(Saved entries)
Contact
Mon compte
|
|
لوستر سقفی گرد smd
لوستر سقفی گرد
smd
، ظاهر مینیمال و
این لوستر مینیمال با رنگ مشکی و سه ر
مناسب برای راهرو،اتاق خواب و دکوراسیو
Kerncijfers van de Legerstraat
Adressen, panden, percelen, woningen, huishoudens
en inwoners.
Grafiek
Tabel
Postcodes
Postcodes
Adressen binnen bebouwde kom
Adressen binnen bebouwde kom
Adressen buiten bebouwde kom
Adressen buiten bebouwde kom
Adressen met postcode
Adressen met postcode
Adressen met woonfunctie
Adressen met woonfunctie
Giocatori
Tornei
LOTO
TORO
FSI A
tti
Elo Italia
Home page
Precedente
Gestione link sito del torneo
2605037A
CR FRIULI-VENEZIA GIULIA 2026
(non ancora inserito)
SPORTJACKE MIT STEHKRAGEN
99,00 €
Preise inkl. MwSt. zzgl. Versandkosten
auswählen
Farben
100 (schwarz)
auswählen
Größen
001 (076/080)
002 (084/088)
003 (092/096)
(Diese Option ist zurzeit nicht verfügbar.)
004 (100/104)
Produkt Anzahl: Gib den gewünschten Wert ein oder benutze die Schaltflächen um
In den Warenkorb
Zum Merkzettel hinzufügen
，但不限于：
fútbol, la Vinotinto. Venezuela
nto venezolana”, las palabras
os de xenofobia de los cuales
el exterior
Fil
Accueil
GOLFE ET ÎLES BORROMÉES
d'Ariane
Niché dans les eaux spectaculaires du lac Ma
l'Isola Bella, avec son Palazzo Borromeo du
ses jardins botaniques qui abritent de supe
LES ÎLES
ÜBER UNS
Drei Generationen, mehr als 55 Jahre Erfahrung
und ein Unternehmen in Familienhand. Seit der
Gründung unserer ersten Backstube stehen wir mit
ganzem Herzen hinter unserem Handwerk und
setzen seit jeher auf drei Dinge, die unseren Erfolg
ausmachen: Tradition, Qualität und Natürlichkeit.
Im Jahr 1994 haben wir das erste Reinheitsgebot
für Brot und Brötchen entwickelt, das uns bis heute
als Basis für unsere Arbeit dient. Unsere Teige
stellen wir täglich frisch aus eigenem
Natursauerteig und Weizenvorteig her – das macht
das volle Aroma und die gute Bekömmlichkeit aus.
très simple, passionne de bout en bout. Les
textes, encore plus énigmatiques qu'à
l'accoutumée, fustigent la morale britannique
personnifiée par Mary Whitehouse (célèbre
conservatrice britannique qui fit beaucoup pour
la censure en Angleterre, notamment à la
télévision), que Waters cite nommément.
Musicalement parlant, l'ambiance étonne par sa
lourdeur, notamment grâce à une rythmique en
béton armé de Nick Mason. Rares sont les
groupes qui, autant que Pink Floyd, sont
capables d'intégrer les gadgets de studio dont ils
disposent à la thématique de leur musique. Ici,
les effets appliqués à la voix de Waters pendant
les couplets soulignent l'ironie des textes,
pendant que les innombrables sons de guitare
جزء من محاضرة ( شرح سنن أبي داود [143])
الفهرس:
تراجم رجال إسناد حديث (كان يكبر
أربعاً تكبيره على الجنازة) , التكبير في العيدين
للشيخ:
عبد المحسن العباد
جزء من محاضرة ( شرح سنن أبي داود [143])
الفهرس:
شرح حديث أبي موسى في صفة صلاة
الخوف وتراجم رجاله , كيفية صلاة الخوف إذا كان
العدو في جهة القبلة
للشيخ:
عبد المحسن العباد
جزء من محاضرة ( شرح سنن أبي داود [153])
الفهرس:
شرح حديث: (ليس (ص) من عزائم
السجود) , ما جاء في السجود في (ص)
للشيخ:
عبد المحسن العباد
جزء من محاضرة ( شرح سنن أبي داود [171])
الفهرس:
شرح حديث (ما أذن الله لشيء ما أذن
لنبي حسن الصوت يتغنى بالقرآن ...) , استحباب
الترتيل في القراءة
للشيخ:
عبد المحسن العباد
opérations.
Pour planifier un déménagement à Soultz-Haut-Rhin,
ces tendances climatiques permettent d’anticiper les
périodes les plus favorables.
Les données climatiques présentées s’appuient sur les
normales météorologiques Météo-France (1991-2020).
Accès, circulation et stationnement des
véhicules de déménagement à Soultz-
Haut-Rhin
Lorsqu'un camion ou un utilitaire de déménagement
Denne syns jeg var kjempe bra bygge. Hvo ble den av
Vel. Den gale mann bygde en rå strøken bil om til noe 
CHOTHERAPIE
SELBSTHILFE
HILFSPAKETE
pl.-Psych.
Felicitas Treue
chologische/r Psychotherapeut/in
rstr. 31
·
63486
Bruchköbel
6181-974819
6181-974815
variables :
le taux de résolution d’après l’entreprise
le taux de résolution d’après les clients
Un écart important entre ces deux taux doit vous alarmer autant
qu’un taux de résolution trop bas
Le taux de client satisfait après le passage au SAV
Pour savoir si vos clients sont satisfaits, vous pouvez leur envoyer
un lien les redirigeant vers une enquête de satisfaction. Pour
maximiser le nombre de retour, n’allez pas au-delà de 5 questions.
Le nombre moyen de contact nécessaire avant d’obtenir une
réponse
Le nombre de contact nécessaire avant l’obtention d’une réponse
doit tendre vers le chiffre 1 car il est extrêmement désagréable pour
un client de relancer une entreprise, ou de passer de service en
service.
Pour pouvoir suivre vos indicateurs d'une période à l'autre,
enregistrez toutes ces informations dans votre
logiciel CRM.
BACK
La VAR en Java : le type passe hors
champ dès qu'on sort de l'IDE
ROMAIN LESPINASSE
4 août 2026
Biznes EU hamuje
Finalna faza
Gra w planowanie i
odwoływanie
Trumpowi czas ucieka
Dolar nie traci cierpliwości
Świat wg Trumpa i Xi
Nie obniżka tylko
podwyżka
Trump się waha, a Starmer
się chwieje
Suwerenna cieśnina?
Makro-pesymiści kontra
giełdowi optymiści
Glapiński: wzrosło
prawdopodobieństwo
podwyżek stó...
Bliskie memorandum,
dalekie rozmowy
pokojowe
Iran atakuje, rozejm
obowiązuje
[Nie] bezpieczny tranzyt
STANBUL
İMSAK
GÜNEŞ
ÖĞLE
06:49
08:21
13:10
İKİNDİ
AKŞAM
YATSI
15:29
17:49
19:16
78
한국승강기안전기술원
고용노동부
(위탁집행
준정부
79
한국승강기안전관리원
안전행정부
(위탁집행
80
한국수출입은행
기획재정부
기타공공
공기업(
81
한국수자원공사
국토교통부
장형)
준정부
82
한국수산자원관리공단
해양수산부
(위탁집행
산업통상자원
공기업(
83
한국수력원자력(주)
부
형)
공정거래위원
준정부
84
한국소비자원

■ EXERCISE GOAL ■
Could you retype all of the entries, leaving every character unchanged?

■ WRITTEN RESPONSE ■
Contact
Mon compte
|
|
لوستر سقفی گرد smd
لوستر سقفی گرد
smd
، ظاهر مینیمال و
این لوستر مینیمال با رنگ مشکی و سه ر
مناسب برای راهرو،اتاق خواب و دکوراسیو
Kerncijfers van de Legerstraat
Adressen, panden, percelen, woningen, huishoudens
en inwoners.
Grafiek
Tabel
Postcodes
Postcodes
Adressen binnen bebouwde kom
Adressen binnen bebouwde kom
Adressen buiten bebouwde kom
Adressen buiten bebouwde kom
Adressen met postcode
Adressen met postcode
Adressen met woonfunctie
Adressen met woonfunctie
Giocatori
Tornei
LOTO
TORO
FSI A
tti
Elo Italia
Home page
Precedente
Gestione link sito del torneo
2605037A
CR FRIULI-VENEZIA GIULIA 2026
(non ancora inserito)
SPORTJACKE MIT STEHKRAGEN
99,00 €
Preise inkl. MwSt. zzgl. Versandkosten
auswählen
Farben
100 (schwarz)
auswählen
Größen
001 (076/080)
002 (084/088)
003 (092/096)
(Diese Option ist zurzeit nicht verfügbar.)
004 (100/104)
Produkt Anzahl: Gib den gewünschten Wert ein oder benutze die Schaltflächen um
In den Warenkorb
Zum Merkzettel hinzufügen
，但不限于：
fútbol, la Vinotinto. Venezuela
nto venezolana”, las palabras
os de xenofobia de los cuales
el exterior
Fil
Accueil
GOLFE ET ÎLES BORROMÉES
d'Ariane
Niché dans les eaux spectaculaires du lac Ma
l'Isola Bella, avec son Palazzo Borromeo du
ses jardins botaniques qui abritent de supe
LES ÎLES
ÜBER UNS
Drei Generationen, mehr als 55 Jahre Erfahrung
und ein Unternehmen in Familienhand. Seit der
Gründung unserer ersten Backstube stehen wir mit
ganzem Herzen hinter unserem Handwerk und
setzen seit jeher auf drei Dinge, die unseren Erfolg
ausmachen: Tradition, Qualität und Natürlichkeit.
Im Jahr 1994 haben wir das erste Reinheitsgebot
für Brot und Brötchen entwickelt, das uns bis heute
als Basis für unsere Arbeit dient. Unsere Teige
stellen wir täglich frisch aus eigenem
Natursauerteig und Weizenvorteig her – das macht
das volle Aroma und die gute Bekömmlichkeit aus.
très simple, passionne de bout en bout. Les
textes, encore plus énigmatiques qu'à
l'accoutumée, fustigent la morale britannique
personnifiée par Mary Whitehouse (célèbre
conservatrice britannique qui fit beaucoup pour
la censure en Angleterre, notamment à la
télévision), que Waters cite nommément.
Musicalement parlant, l'ambiance étonne par sa
lourdeur, notamment grâce à une rythmique en
béton armé de Nick Mason. Rares sont les
groupes qui, autant que Pink Floyd, sont
capables d'intégrer les gadgets de studio dont ils
disposent à la thématique de leur musique. Ici,
les effets appliqués à la voix de Waters pendant
les couplets soulignent l'ironie des textes,
pendant que les innombrables sons de guitare
جزء من محاضرة ( شرح سنن أبي داود [143])
الفهرس:
تراجم رجال إسناد حديث (كان يكبر
أربعاً تكبيره على الجنازة) , التكبير في العيدين
للشيخ:
عبد المحسن العباد
جزء من محاضرة ( شرح سنن أبي داود [143])
الفهرس:
شرح حديث أبي موسى في صفة صلاة
الخوف وتراجم رجاله , كيفية صلاة الخوف إذا كان
العدو في جهة القبلة
للشيخ:
عبد المحسن العباد
جزء من محاضرة ( شرح سنن أبي داود [153])
الفهرس:
شرح حديث: (ليس (ص) من عزائم
السجود) , ما جاء في السجود في (ص)
للشيخ:
عبد المحسن العباد
جزء من محاضرة ( شرح سنن أبي داود [171])
الفهرس:
شرح حديث (ما أذن الله لشيء ما أذن
لنبي حسن الصوت يتغنى بالقرآن ...) , استحباب
الترتيل في القراءة
للشيخ:
عبد المحسن العباد
opérations.
Pour planifier un déménagement à Soultz-Haut-Rhin,
ces tendances climatiques permettent d’anticiper les
périodes les plus favorables.
Les données climatiques présentées s’appuient sur les
normales météorologiques Météo-France (1991-2020).
Accès, circulation et stationnement des
véhicules de déménagement à Soultz-
Haut-Rhin
Lorsqu'un camion ou un utilitaire de déménagement
Denne syns jeg var kjempe bra bygge. Hvo ble den av
Vel. Den gale mann bygde en rå strøken bil om til noe 
CHOTHERAPIE
SELBSTHILFE
HILFSPAKETE
pl.-Psych.
Felicitas Treue
chologische/r Psychotherapeut/in
rstr. 31
·
63486
Bruchköbel
6181-974819
6181-974815
variables :
le taux de résolution d’après l’entreprise
le taux de résolution d’après les clients
Un écart important entre ces deux taux doit vous alarmer autant
qu’un taux de résolution trop bas
Le taux de client satisfait après le passage au SAV
Pour savoir si vos clients sont satisfaits, vous pouvez leur envoyer
un lien les redirigeant vers une enquête de satisfaction. Pour
maximiser le nombre de retour, n’allez pas au-delà de 5 questions.
Le nombre moyen de contact nécessaire avant d’obtenir une
réponse
Le nombre de contact nécessaire avant l’obtention d’une réponse
doit tendre vers le chiffre 1 car il est extrêmement désagréable pour
un client de relancer une entreprise, ou de passer de service en
service.
Pour pouvoir suivre vos indicateurs d'une période à l'autre,
enregistrez toutes ces informations dans votre
logiciel CRM.
BACK
La VAR en Java : le type passe hors
champ dès qu'on sort de l'IDE
ROMAIN LESPINASSE
4 août 2026
Biznes EU hamuje
Finalna faza
Gra w planowanie i
odwoływanie
Trumpowi czas ucieka
Dolar nie traci cierpliwości
Świat wg Trumpa i Xi
Nie obniżka tylko
podwyżka
Trump się waha, a Starmer
się chwieje
Suwerenna cieśnina?
Makro-pesymiści kontra
giełdowi optymiści
Glapiński: wzrosło
prawdopodobieństwo
podwyżek stó...
Bliskie memorandum,
dalekie rozmowy
pokojowe
Iran atakuje, rozejm
obowiązuje
[Nie] bezpieczny tranzyt
STANBUL
İMSAK
GÜNEŞ
ÖĞLE
06:49
08:21
13:10
İKİNDİ
AKŞAM
YATSI
15:29
17:49
19:16
78
한국승강기안전기술원
고용노동부
(위탁집행
준정부
79
한국승강기안전관리원
안전행정부
(위탁집행
80
한국수출입은행
기획재정부
기타공공
공기업(
81
한국수자원공사
국토교통부
장형)
준정부
82
한국수산자원관리공단
해양수산부
(위탁집행
산업통상자원
공기업(
83
한국수력원자력(주)
부
형)
공정거래위원
준정부
84
한국소비자원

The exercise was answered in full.